Nadie preguntó lo que pensaba el tercer hijo, y nada habló él, en consecuencia. Recordando lo que viera en la ciudad, volvía a revolvérsele el estómago, mas no con miedo, sino con ira. Su loca fantasía juvenil planeaba medios de vengarse del enemigo. Pasó la noche insomne, llorando y mordiéndose las uñas al verse tan inútil y joven. Pero nadie lo supo.
La hija menor no pensaba nada, porque nada sabía que pensar. Comprendía muy poco de cuanto se había dicho y nadie la tenía en mucha más cuenta que el perro, con quien todos eran buenos, pero sin atenderle gran cosa.

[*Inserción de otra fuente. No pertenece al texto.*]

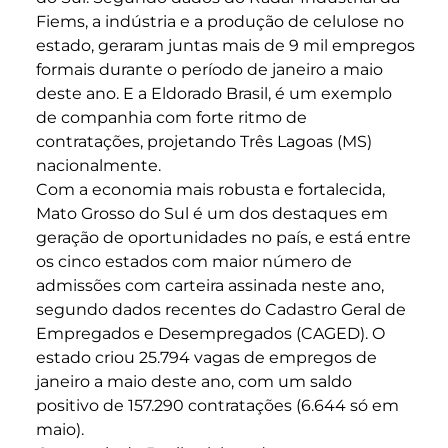
Fiems, a indústria e a produção de celulose no
estado, geraram juntas mais de 9 mil empregos
formais durante o período de janeiro a maio
deste ano. E a Eldorado Brasil, é um exemplo
de companhia com forte ritmo de
contratações, projetando Três Lagoas (MS)
nacionalmente.
Com a economia mais robusta e fortalecida,
Mato Grosso do Sul é um dos destaques em
geração de oportunidades no país, e está entre
os cinco estados com maior número de
admissões com carteira assinada neste ano,
segundo dados recentes do Cadastro Geral de
Empregados e Desempregados (CAGED). O
estado criou 25.794 vagas de empregos de
janeiro a maio deste ano, com um saldo
positivo de 157.290 contratações (6.644 só em
maio).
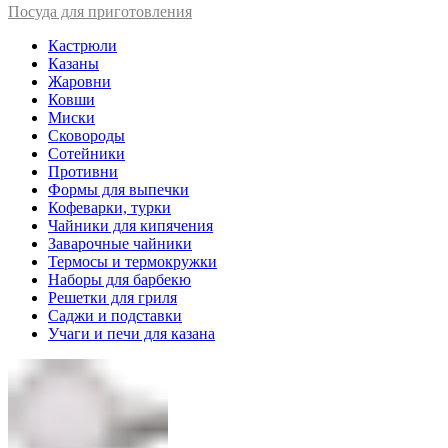
Посуда для приготовления
Кастрюли
Казаны
Жаровни
Ковши
Миски
Сковороды
Сотейники
Противни
Формы для выпечки
Кофеварки, турки
Чайники для кипячения
Заварочные чайники
Термосы и термокружки
Наборы для барбекю
Решетки для гриля
Саджи и подставки
Учаги и печи для казана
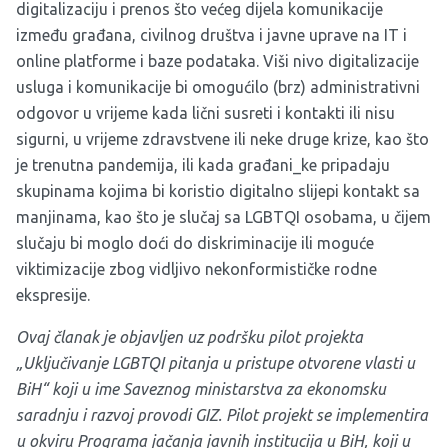
digitalizaciju i prenos što većeg dijela komunikacije
između građana, civilnog društva i javne uprave na IT i
online platforme i baze podataka. Viši nivo digitalizacije
usluga i komunikacije bi omogućilo (brz) administrativni
odgovor u vrijeme kada lični susreti i kontakti ili nisu
sigurni, u vrijeme zdravstvene ili neke druge krize, kao što
je trenutna pandemija, ili kada građani_ke pripadaju
skupinama kojima bi koristio digitalno slijepi kontakt sa
manjinama, kao što je slučaj sa LGBTQI osobama, u čijem
slučaju bi moglo doći do diskriminacije ili moguće
viktimizacije zbog vidljivo nekonformističke rodne
ekspresije.
Ovaj članak je objavljen uz podršku pilot projekta
„Uključivanje LGBTQI pitanja u pristupe otvorene vlasti u
BiH“ koji u ime Saveznog ministarstva za ekonomsku
saradnju i razvoj provodi GIZ. Pilot projekt se implementira
u okviru Programa jačanja javnih institucija u BiH, koji u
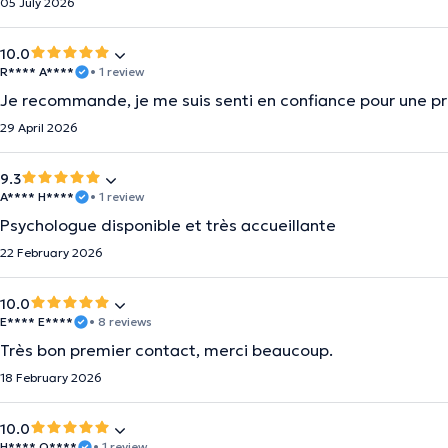
05 July 2026
10.0
R**** A****
• 1 review
Je recommande, je me suis senti en confiance pour une p
29 April 2026
9.3
A**** H****
• 1 review
Psychologue disponible et très accueillante
22 February 2026
10.0
E**** E****
• 8 reviews
Très bon premier contact, merci beaucoup.
18 February 2026
10.0
H**** O****
• 1 review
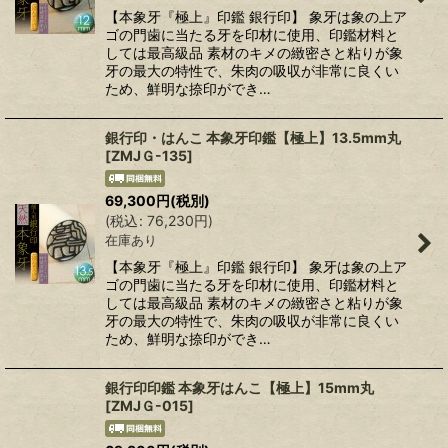
【本象牙『極上』印鑑 銀行印】 象牙は象の上ア
ゴの門歯に当たる牙を印材に使用、印鑑材料と
しては最高級品 素材のキメの緻密さと粘りが象
牙の最大の特性で、朱肉の吸収が非常に良くい
ため、鮮明な捺印ができ…
銀行印・はんこ 本象牙印鑑【極上】13.5mm丸
[
ZMJＧ-135
]
69,300
円
(税別)
(
税込
:
76,230
円
)
在庫あり
【本象牙『極上』印鑑 銀行印】 象牙は象の上ア
ゴの門歯に当たる牙を印材に使用、印鑑材料と
しては最高級品 素材のキメの緻密さと粘りが象
牙の最大の特性で、朱肉の吸収が非常に良くい
ため、鮮明な捺印ができ…
銀行印印鑑 本象牙はんこ【極上】15mm丸
[
ZMJＧ-015
]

Al día siguiente volvieron los barcos voladores, y al otro día también, y al otro, y al otro; y a diario era la ciudad flagelada por el fuego y la muerte. Ling Tan no tornó a la ciudad, ni ninguno de su familia. Permanecieron donde estaban, ocupándose de las cosechas y de almacenar víveres para el invierno, como todos los años. El único cambio perceptible era que cuando llegaban los barcos aéreos, todos se escondían entre los bambúes, suspendiendo el trabajo. Porque un día un barco volante había llegado casi a ras de tierra y hecho volar la cabeza de un labrador que lo miraba. Luego el aparato se alejó como si no hubiera ejecutado más que un juego.